----- Stored data
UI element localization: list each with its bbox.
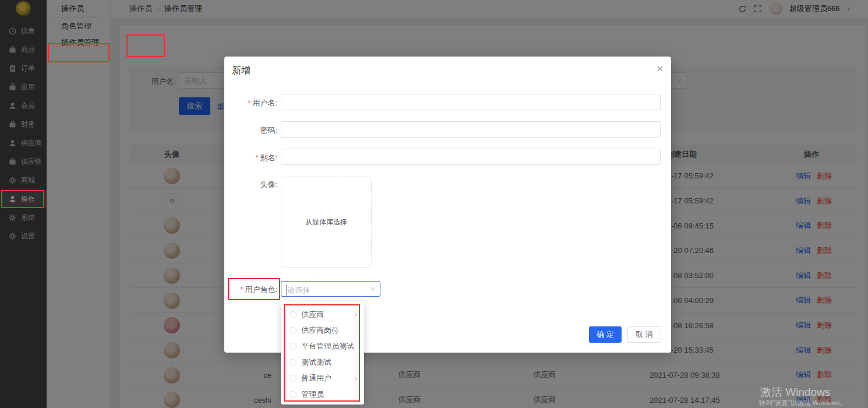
modal-title: 新增 bbox=[232, 65, 250, 77]
dropdown-option-label: 供应商 bbox=[301, 309, 324, 320]
required-asterisk: * bbox=[255, 153, 258, 162]
dropdown-list: 供应商›供应商岗位平台管理员测试测试测试普通用户›管理员 bbox=[281, 307, 364, 402]
confirm-button[interactable]: 确 定 bbox=[589, 326, 622, 343]
alias-label: *别名: bbox=[224, 153, 277, 163]
chevron-up-icon: ∧ bbox=[371, 286, 375, 292]
select-placeholder: 请选择 bbox=[286, 285, 310, 296]
windows-activation-watermark: 激活 Windows bbox=[760, 385, 830, 400]
dropdown-option-label: 普通用户 bbox=[301, 373, 331, 384]
cancel-button[interactable]: 取 消 bbox=[627, 326, 661, 343]
required-asterisk: * bbox=[240, 285, 243, 294]
dropdown-option-label: 平台管理员测试 bbox=[301, 341, 354, 351]
media-library-picker[interactable]: 从媒体库选择 bbox=[281, 177, 372, 268]
chevron-right-icon: › bbox=[355, 309, 358, 319]
close-icon[interactable]: × bbox=[657, 63, 663, 74]
required-asterisk: * bbox=[248, 99, 250, 107]
dropdown-option-label: 管理员 bbox=[301, 389, 324, 400]
radio-icon[interactable] bbox=[290, 311, 297, 318]
password-label: 密码: bbox=[224, 125, 277, 136]
user-role-label: *用户角色: bbox=[224, 284, 277, 295]
dropdown-option-label: 供应商岗位 bbox=[301, 325, 339, 336]
chevron-right-icon: › bbox=[355, 373, 358, 383]
password-field[interactable] bbox=[281, 121, 661, 138]
radio-icon[interactable] bbox=[290, 343, 297, 350]
radio-icon[interactable] bbox=[290, 375, 297, 382]
dropdown-option-5[interactable]: 管理员 bbox=[281, 386, 364, 402]
user-role-select[interactable]: 请选择 ∧ bbox=[281, 281, 380, 297]
dropdown-option-3[interactable]: 测试测试 bbox=[281, 354, 364, 370]
screen: 仪表商品订单应用会员财务供应商供应链商城操作系统设置 操作员 角色管理 操作员管… bbox=[0, 0, 868, 408]
username-field[interactable] bbox=[281, 94, 661, 110]
dropdown-option-4[interactable]: 普通用户› bbox=[281, 371, 364, 386]
windows-activation-watermark-sub: 转到"设置"以激活 Windows。 bbox=[759, 399, 846, 407]
username-label: *用户名: bbox=[224, 98, 277, 108]
radio-icon[interactable] bbox=[290, 327, 297, 334]
dropdown-option-2[interactable]: 平台管理员测试 bbox=[281, 339, 364, 354]
role-dropdown: 供应商›供应商岗位平台管理员测试测试测试普通用户›管理员 bbox=[281, 301, 364, 405]
dropdown-option-1[interactable]: 供应商岗位 bbox=[281, 322, 364, 338]
alias-field[interactable] bbox=[281, 149, 661, 165]
radio-icon[interactable] bbox=[290, 391, 297, 398]
dropdown-option-label: 测试测试 bbox=[301, 357, 331, 368]
radio-icon[interactable] bbox=[290, 359, 297, 366]
dropdown-option-0[interactable]: 供应商› bbox=[281, 307, 364, 322]
avatar-label: 头像: bbox=[224, 180, 277, 190]
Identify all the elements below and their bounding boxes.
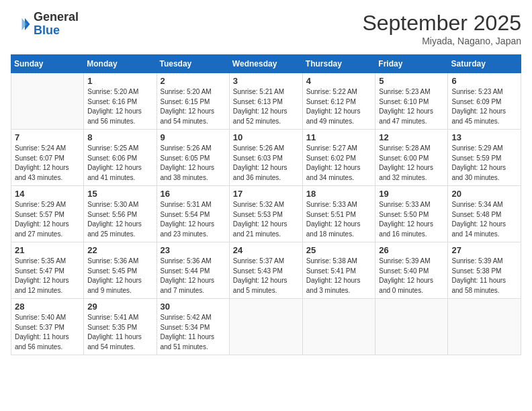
logo-icon: [11, 14, 31, 34]
day-cell: 18Sunrise: 5:33 AM Sunset: 5:51 PM Dayli…: [302, 186, 375, 242]
day-cell: 2Sunrise: 5:20 AM Sunset: 6:15 PM Daylig…: [157, 73, 229, 130]
day-info: Sunrise: 5:41 AM Sunset: 5:35 PM Dayligh…: [87, 313, 152, 352]
day-info: Sunrise: 5:27 AM Sunset: 6:02 PM Dayligh…: [306, 144, 372, 183]
day-cell: 16Sunrise: 5:31 AM Sunset: 5:54 PM Dayli…: [157, 186, 229, 242]
day-number: 3: [233, 76, 299, 86]
month-title: September 2025: [362, 11, 521, 36]
col-header-friday: Friday: [375, 55, 448, 73]
day-cell: 11Sunrise: 5:27 AM Sunset: 6:02 PM Dayli…: [302, 130, 375, 186]
day-info: Sunrise: 5:39 AM Sunset: 5:40 PM Dayligh…: [379, 257, 444, 295]
day-cell: [229, 299, 302, 355]
day-info: Sunrise: 5:34 AM Sunset: 5:48 PM Dayligh…: [451, 200, 517, 239]
day-cell: 20Sunrise: 5:34 AM Sunset: 5:48 PM Dayli…: [448, 186, 521, 242]
day-number: 12: [379, 132, 444, 142]
day-info: Sunrise: 5:29 AM Sunset: 5:59 PM Dayligh…: [451, 144, 517, 183]
day-number: 17: [233, 189, 299, 199]
day-info: Sunrise: 5:23 AM Sunset: 6:09 PM Dayligh…: [451, 87, 517, 126]
col-header-wednesday: Wednesday: [229, 55, 302, 73]
day-cell: 15Sunrise: 5:30 AM Sunset: 5:56 PM Dayli…: [84, 186, 157, 242]
day-number: 13: [451, 132, 517, 142]
col-header-sunday: Sunday: [11, 55, 84, 73]
day-cell: 14Sunrise: 5:29 AM Sunset: 5:57 PM Dayli…: [11, 186, 84, 242]
day-info: Sunrise: 5:24 AM Sunset: 6:07 PM Dayligh…: [15, 144, 80, 183]
day-number: 22: [87, 245, 152, 255]
day-info: Sunrise: 5:31 AM Sunset: 5:54 PM Dayligh…: [161, 200, 226, 239]
location-subtitle: Miyada, Nagano, Japan: [362, 36, 521, 46]
day-number: 28: [15, 302, 80, 312]
day-info: Sunrise: 5:30 AM Sunset: 5:56 PM Dayligh…: [87, 200, 152, 239]
day-info: Sunrise: 5:36 AM Sunset: 5:45 PM Dayligh…: [87, 257, 152, 295]
day-number: 24: [233, 245, 299, 255]
day-cell: [11, 73, 84, 130]
day-number: 5: [379, 76, 444, 86]
day-info: Sunrise: 5:42 AM Sunset: 5:34 PM Dayligh…: [161, 313, 226, 352]
day-info: Sunrise: 5:26 AM Sunset: 6:03 PM Dayligh…: [233, 144, 299, 183]
day-cell: 8Sunrise: 5:25 AM Sunset: 6:06 PM Daylig…: [84, 130, 157, 186]
day-number: 8: [87, 132, 152, 142]
day-cell: 3Sunrise: 5:21 AM Sunset: 6:13 PM Daylig…: [229, 73, 302, 130]
day-info: Sunrise: 5:28 AM Sunset: 6:00 PM Dayligh…: [379, 144, 444, 183]
day-number: 2: [161, 76, 226, 86]
day-cell: 19Sunrise: 5:33 AM Sunset: 5:50 PM Dayli…: [375, 186, 448, 242]
day-number: 21: [15, 245, 80, 255]
day-number: 29: [87, 302, 152, 312]
week-row-5: 28Sunrise: 5:40 AM Sunset: 5:37 PM Dayli…: [11, 299, 521, 355]
day-cell: 12Sunrise: 5:28 AM Sunset: 6:00 PM Dayli…: [375, 130, 448, 186]
day-info: Sunrise: 5:25 AM Sunset: 6:06 PM Dayligh…: [87, 144, 152, 183]
week-row-4: 21Sunrise: 5:35 AM Sunset: 5:47 PM Dayli…: [11, 242, 521, 299]
day-number: 6: [451, 76, 517, 86]
day-cell: 17Sunrise: 5:32 AM Sunset: 5:53 PM Dayli…: [229, 186, 302, 242]
day-info: Sunrise: 5:32 AM Sunset: 5:53 PM Dayligh…: [233, 200, 299, 239]
day-info: Sunrise: 5:20 AM Sunset: 6:16 PM Dayligh…: [87, 87, 152, 126]
day-cell: [448, 299, 521, 355]
day-cell: [302, 299, 375, 355]
logo-blue-text: Blue: [34, 24, 60, 37]
day-info: Sunrise: 5:20 AM Sunset: 6:15 PM Dayligh…: [161, 87, 226, 126]
logo-general-text: General: [34, 10, 79, 24]
day-info: Sunrise: 5:37 AM Sunset: 5:43 PM Dayligh…: [233, 257, 299, 295]
day-number: 16: [161, 189, 226, 199]
day-cell: 28Sunrise: 5:40 AM Sunset: 5:37 PM Dayli…: [11, 299, 84, 355]
day-info: Sunrise: 5:38 AM Sunset: 5:41 PM Dayligh…: [306, 257, 372, 295]
day-cell: 5Sunrise: 5:23 AM Sunset: 6:10 PM Daylig…: [375, 73, 448, 130]
title-block: September 2025 Miyada, Nagano, Japan: [362, 11, 521, 46]
day-info: Sunrise: 5:21 AM Sunset: 6:13 PM Dayligh…: [233, 87, 299, 126]
day-info: Sunrise: 5:33 AM Sunset: 5:50 PM Dayligh…: [379, 200, 444, 239]
day-info: Sunrise: 5:35 AM Sunset: 5:47 PM Dayligh…: [15, 257, 80, 295]
day-info: Sunrise: 5:26 AM Sunset: 6:05 PM Dayligh…: [161, 144, 226, 183]
day-cell: 29Sunrise: 5:41 AM Sunset: 5:35 PM Dayli…: [84, 299, 157, 355]
day-number: 18: [306, 189, 372, 199]
week-row-3: 14Sunrise: 5:29 AM Sunset: 5:57 PM Dayli…: [11, 186, 521, 242]
day-number: 23: [161, 245, 226, 255]
day-number: 27: [451, 245, 517, 255]
day-cell: 24Sunrise: 5:37 AM Sunset: 5:43 PM Dayli…: [229, 242, 302, 299]
day-number: 30: [161, 302, 226, 312]
day-info: Sunrise: 5:29 AM Sunset: 5:57 PM Dayligh…: [15, 200, 80, 239]
day-number: 7: [15, 132, 80, 142]
day-cell: 1Sunrise: 5:20 AM Sunset: 6:16 PM Daylig…: [84, 73, 157, 130]
page-header: General Blue September 2025 Miyada, Naga…: [11, 11, 521, 46]
day-number: 20: [451, 189, 517, 199]
col-header-saturday: Saturday: [448, 55, 521, 73]
day-info: Sunrise: 5:22 AM Sunset: 6:12 PM Dayligh…: [306, 87, 372, 126]
day-cell: 6Sunrise: 5:23 AM Sunset: 6:09 PM Daylig…: [448, 73, 521, 130]
day-number: 25: [306, 245, 372, 255]
day-cell: 13Sunrise: 5:29 AM Sunset: 5:59 PM Dayli…: [448, 130, 521, 186]
calendar-table: SundayMondayTuesdayWednesdayThursdayFrid…: [11, 54, 521, 355]
day-cell: 9Sunrise: 5:26 AM Sunset: 6:05 PM Daylig…: [157, 130, 229, 186]
day-info: Sunrise: 5:39 AM Sunset: 5:38 PM Dayligh…: [451, 257, 517, 295]
day-cell: 30Sunrise: 5:42 AM Sunset: 5:34 PM Dayli…: [157, 299, 229, 355]
day-number: 1: [87, 76, 152, 86]
day-cell: 26Sunrise: 5:39 AM Sunset: 5:40 PM Dayli…: [375, 242, 448, 299]
day-number: 14: [15, 189, 80, 199]
day-number: 4: [306, 76, 372, 86]
day-cell: [375, 299, 448, 355]
col-header-tuesday: Tuesday: [157, 55, 229, 73]
day-cell: 21Sunrise: 5:35 AM Sunset: 5:47 PM Dayli…: [11, 242, 84, 299]
calendar-header-row: SundayMondayTuesdayWednesdayThursdayFrid…: [11, 55, 521, 73]
day-info: Sunrise: 5:36 AM Sunset: 5:44 PM Dayligh…: [161, 257, 226, 295]
day-cell: 10Sunrise: 5:26 AM Sunset: 6:03 PM Dayli…: [229, 130, 302, 186]
day-cell: 23Sunrise: 5:36 AM Sunset: 5:44 PM Dayli…: [157, 242, 229, 299]
day-number: 9: [161, 132, 226, 142]
day-number: 15: [87, 189, 152, 199]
----------
■ What the task asks ■
Filter the records above for lines containing the word "General", and copy those lines.

■ Answer section ■
logo-general-text: General: [34, 10, 79, 24]
page-header: General Blue September 2025 Miyada, Naga…: [11, 11, 521, 46]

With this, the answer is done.